Intro: Taking the model from one data set and applying to another data set to find an RMSE.
Say, I have dataset "data100"
And run the following selection operation to determine significant variables:
PROC REG DATA =data100;
model y= x0-x999 / selection=forward SLENTRY=.01;
run;quit;
It returns that x0 x10 x20 x30 x40 x50 x60 x70 x80 x90 are significant at <.0001. Ok. Now, I want to use this model in another data set "data1000".

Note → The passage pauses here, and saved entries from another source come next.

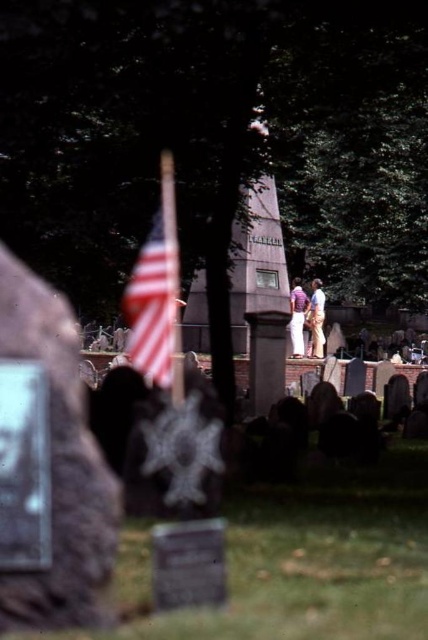 Which of these two, purple cotton shirt at center or light purple shirt at center, stands shorter?

light purple shirt at center is shorter.

The image size is (428, 640). Describe the element at coordinates (297, 317) in the screenshot. I see `purple cotton shirt at center` at that location.

Is point (303, 321) behind point (320, 330)?

Yes, point (303, 321) is behind point (320, 330).

Find the location of `purple cotton shirt at center`. purple cotton shirt at center is located at coordinates (297, 317).

Between american flag at center and light purple shirt at center, which one is positioned higher?

Positioned higher is light purple shirt at center.

Is point (160, 360) more distant than point (315, 289)?

No, (160, 360) is in front of (315, 289).

Between point (133, 336) and point (317, 301), which one is positioned in front?

Positioned in front is point (133, 336).

Find the location of a particular element. The image size is (428, 640). american flag at center is located at coordinates (151, 307).

Can you confirm if american flag at center is positioned below purple cotton shirt at center?

Yes.

Is american flag at center taller than purple cotton shirt at center?

No.

Is point (169, 310) positioned before point (294, 282)?

Yes, point (169, 310) is closer to viewer.

Identify the location of american flag at center. The width and height of the screenshot is (428, 640). (151, 307). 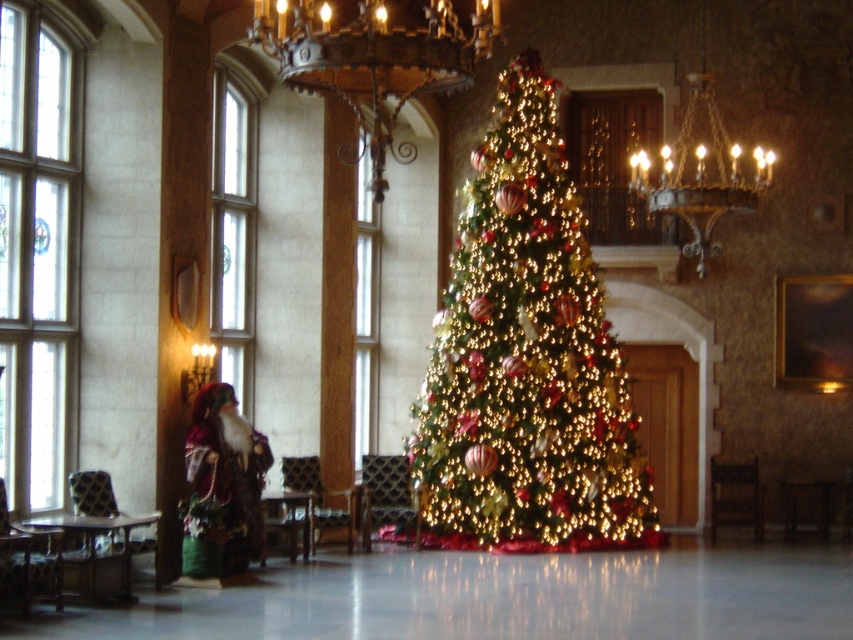 Is dark brown wrought iron chandelier at upper center above velvet plush santa at left?

Correct, dark brown wrought iron chandelier at upper center is located above velvet plush santa at left.

Can you confirm if dark brown wrought iron chandelier at upper center is positioned to the right of velvet plush santa at left?

Correct, you'll find dark brown wrought iron chandelier at upper center to the right of velvet plush santa at left.

Is point (415, 28) positioned before point (233, 563)?

No, (415, 28) is behind (233, 563).

In order to click on dark brown wrought iron chandelier at upper center in this screenshot , I will do `click(374, 60)`.

Which of these two, iridescent gold christmas tree at center or dark brown wrought iron chandelier at upper center, stands taller?

With more height is iridescent gold christmas tree at center.

Is point (451, 417) positioned in front of point (254, 1)?

No, (451, 417) is behind (254, 1).

At what (x,y) coordinates should I click in order to perform the action: click on iridescent gold christmas tree at center. Please return your answer as a coordinate pair (x, y). Image resolution: width=853 pixels, height=640 pixels. Looking at the image, I should click on (526, 360).

Who is lower down, iridescent gold christmas tree at center or velvet plush santa at left?

velvet plush santa at left

Does iridescent gold christmas tree at center have a greater height compared to velvet plush santa at left?

Yes.

Between point (460, 252) and point (213, 433), which one is positioned behind?

Positioned behind is point (460, 252).

I want to click on iridescent gold christmas tree at center, so click(x=526, y=360). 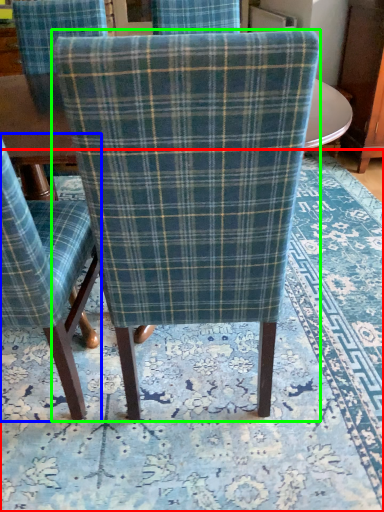 Question: Which object is the closest to the mat (highlighted by a red box)? Choose among these: chair (highlighted by a blue box) or chair (highlighted by a green box).

Choices:
 (A) chair
 (B) chair

Answer: (A) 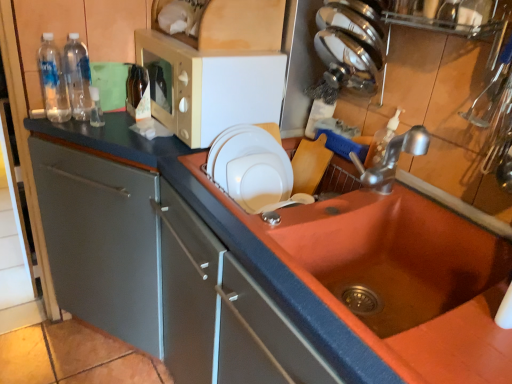 Question: Which direction should I rotate to face white glossy plate at upper center, which appears as the 1th appliance when ordered from the bottom, — up or down?

Choices:
 (A) up
 (B) down

Answer: (A)

Question: From a real-world perspective, is brown glass bottle at upper left, which is the third bottle from left to right, under clear plastic bottles at left, placed as the first bottle when sorted from left to right?

Choices:
 (A) no
 (B) yes

Answer: (B)

Question: Can you confirm if brown glass bottle at upper left, acting as the 1th bottle starting from the right, is thinner than clear plastic bottles at left, placed as the first bottle when sorted from left to right?

Choices:
 (A) yes
 (B) no

Answer: (A)

Question: Is clear plastic bottles at left, placed as the first bottle when sorted from left to right, a part of brown glass bottle at upper left, which is the third bottle from left to right?

Choices:
 (A) yes
 (B) no

Answer: (B)

Question: Is clear plastic bottles at left, placed as the first bottle when sorted from left to right, at the back of brown glass bottle at upper left, which is the third bottle from left to right?

Choices:
 (A) no
 (B) yes

Answer: (A)

Question: Can you confirm if brown glass bottle at upper left, which is the third bottle from left to right, is smaller than clear plastic bottles at left, the third bottle viewed from the right?

Choices:
 (A) no
 (B) yes

Answer: (B)

Question: Considering the relative positions of brown glass bottle at upper left, acting as the 1th bottle starting from the right, and clear plastic bottles at left, placed as the first bottle when sorted from left to right, in the image provided, is brown glass bottle at upper left, acting as the 1th bottle starting from the right, to the right of clear plastic bottles at left, placed as the first bottle when sorted from left to right, from the viewer's perspective?

Choices:
 (A) yes
 (B) no

Answer: (A)

Question: Is matte orange sink at center placed right next to clear plastic bottles at left, the third bottle viewed from the right?

Choices:
 (A) no
 (B) yes

Answer: (A)

Question: Is matte orange sink at center not within clear plastic bottles at left, the third bottle viewed from the right?

Choices:
 (A) yes
 (B) no

Answer: (A)

Question: Considering the relative sizes of matte orange sink at center and clear plastic bottles at left, placed as the first bottle when sorted from left to right, in the image provided, is matte orange sink at center wider than clear plastic bottles at left, placed as the first bottle when sorted from left to right,?

Choices:
 (A) no
 (B) yes

Answer: (B)

Question: Considering the relative sizes of matte orange sink at center and clear plastic bottles at left, the third bottle viewed from the right, in the image provided, is matte orange sink at center taller than clear plastic bottles at left, the third bottle viewed from the right,?

Choices:
 (A) no
 (B) yes

Answer: (A)

Question: From the image's perspective, is matte orange sink at center located beneath clear plastic bottles at left, the third bottle viewed from the right?

Choices:
 (A) yes
 (B) no

Answer: (A)

Question: Is matte orange sink at center behind clear plastic bottles at left, placed as the first bottle when sorted from left to right?

Choices:
 (A) no
 (B) yes

Answer: (A)

Question: Considering the relative sizes of white glossy plate at upper center, which appears as the 2th appliance when viewed from the top, and brown glass bottle at upper left, which is the third bottle from left to right, in the image provided, is white glossy plate at upper center, which appears as the 2th appliance when viewed from the top, shorter than brown glass bottle at upper left, which is the third bottle from left to right,?

Choices:
 (A) yes
 (B) no

Answer: (B) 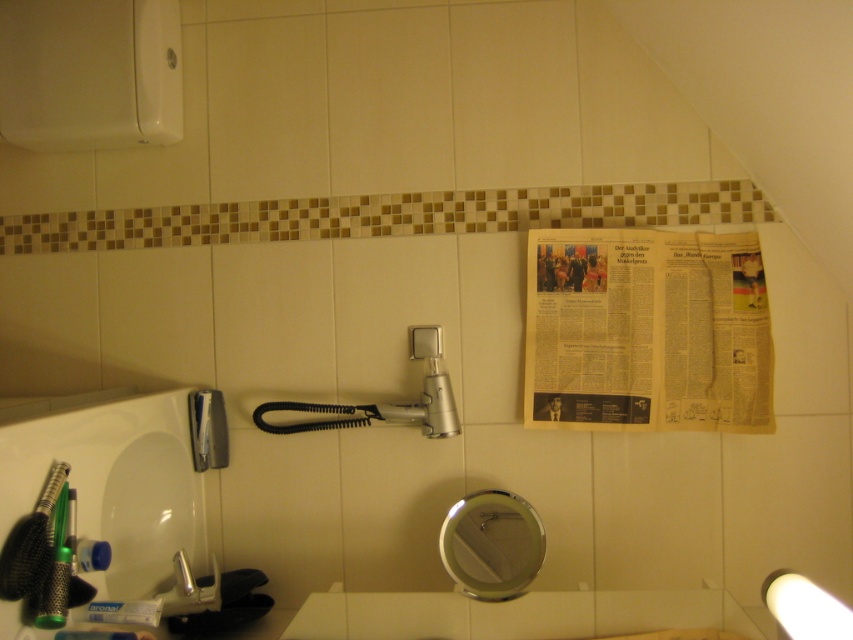 You are organizing the bathroom and need to place both the white glossy sink at lower left and the white plastic toothpaste at lower left. Since they are both at the lower left, which one takes up more space?

The white glossy sink at lower left is bigger than the white plastic toothpaste at lower left, so it takes up more space.

You are a cleaning robot with a 3.5 feet reach. You need to clean the yellowed newspaper at upper right. Can you reach it?

The yellowed newspaper at upper right is 3.64 feet away from the camera, so the robot cannot reach it since its maximum reach is 3.5 feet.

You are standing in the bathroom and want to place a small decorative item between the two points labeled as point (148, 600) and point (117, 630). Based on their positions, which point is closer to you, and where should you place the item to ensure it is between them?

Point (117, 630) is closer to you. To place the item between them, position it closer to point (117, 630) but still between both points since point (148, 600) is behind point (117, 630). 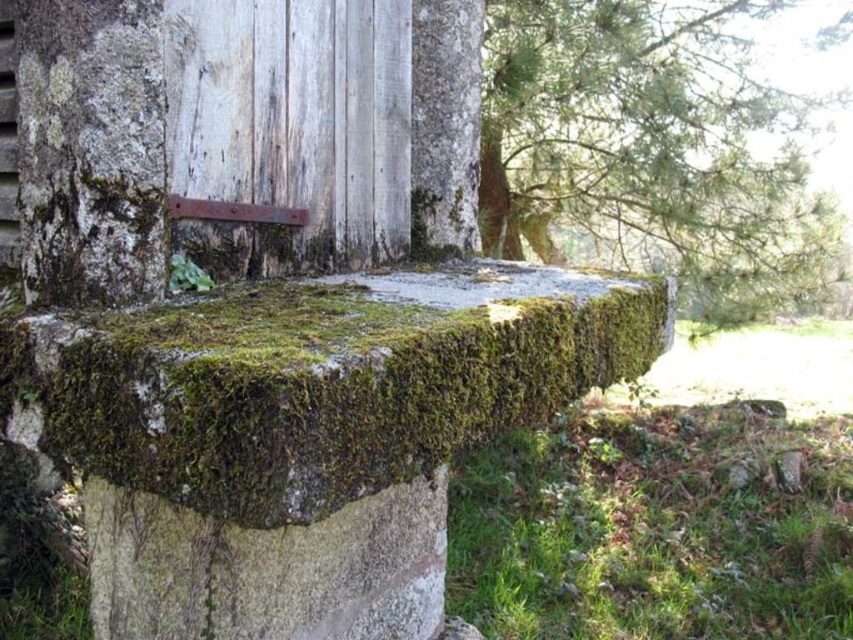 Question: Which of the following is the closest to the observer?

Choices:
 (A) (187, 531)
 (B) (824, 557)

Answer: (A)

Question: Is green mossy stump at upper right below white rough cement at lower center?

Choices:
 (A) no
 (B) yes

Answer: (A)

Question: Among these objects, which one is farthest from the camera?

Choices:
 (A) green mossy stump at upper right
 (B) green mossy grass at lower right

Answer: (A)

Question: In this image, where is green mossy stone at center located relative to green mossy stump at upper right?

Choices:
 (A) right
 (B) left

Answer: (B)

Question: Which point is farther from the camera taking this photo?

Choices:
 (A) (821, 616)
 (B) (193, 637)

Answer: (A)

Question: In this image, where is green mossy grass at lower right located relative to green mossy stump at upper right?

Choices:
 (A) left
 (B) right

Answer: (A) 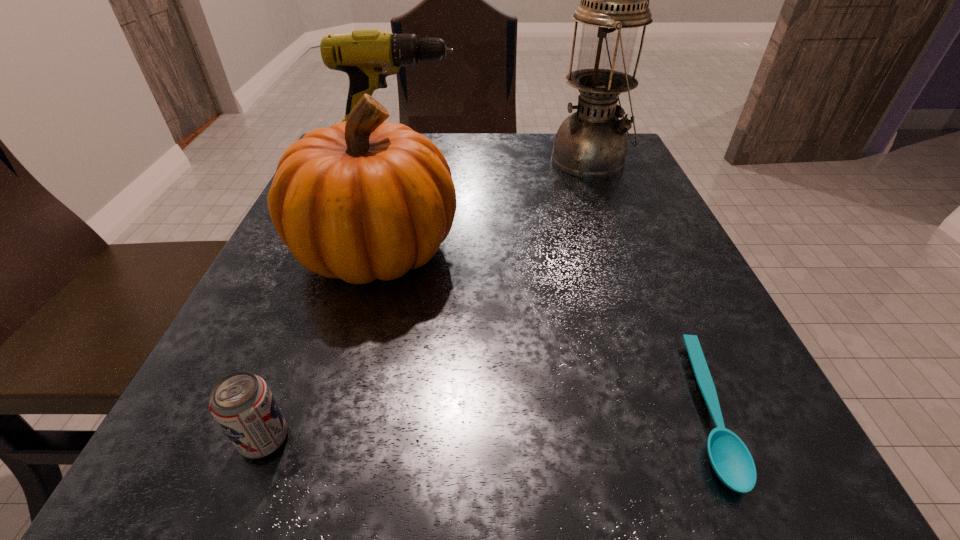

Why couldn't I then just use:
PROC REG DATA =data1000;
model y= x0 x10 x20 x30 x40 x50 x60 x70 x80 x90;
run;quit;
To determine the RMSE of the data1000 set?
The reason this came up is that a mentor told me to use:
proc reg=data100 outest=data100est;
model y= x0-x999;
run;quit;
proc score data=data1000 score=data100est out=data1000p residual type=parms;
var y x0-x999;
run;
proc univariate data=data1000P;
var model1;
output out=data1000stat uss=ss1;
run;
data data1000stat;
set data1000stat;
rmse=sqrt(ss1/1000);
run;
proc print data=data1000stat;
run;quit;
I'm very confused about this point and if anyone can clarify the why or even if proc score is appropriate here, that would be great.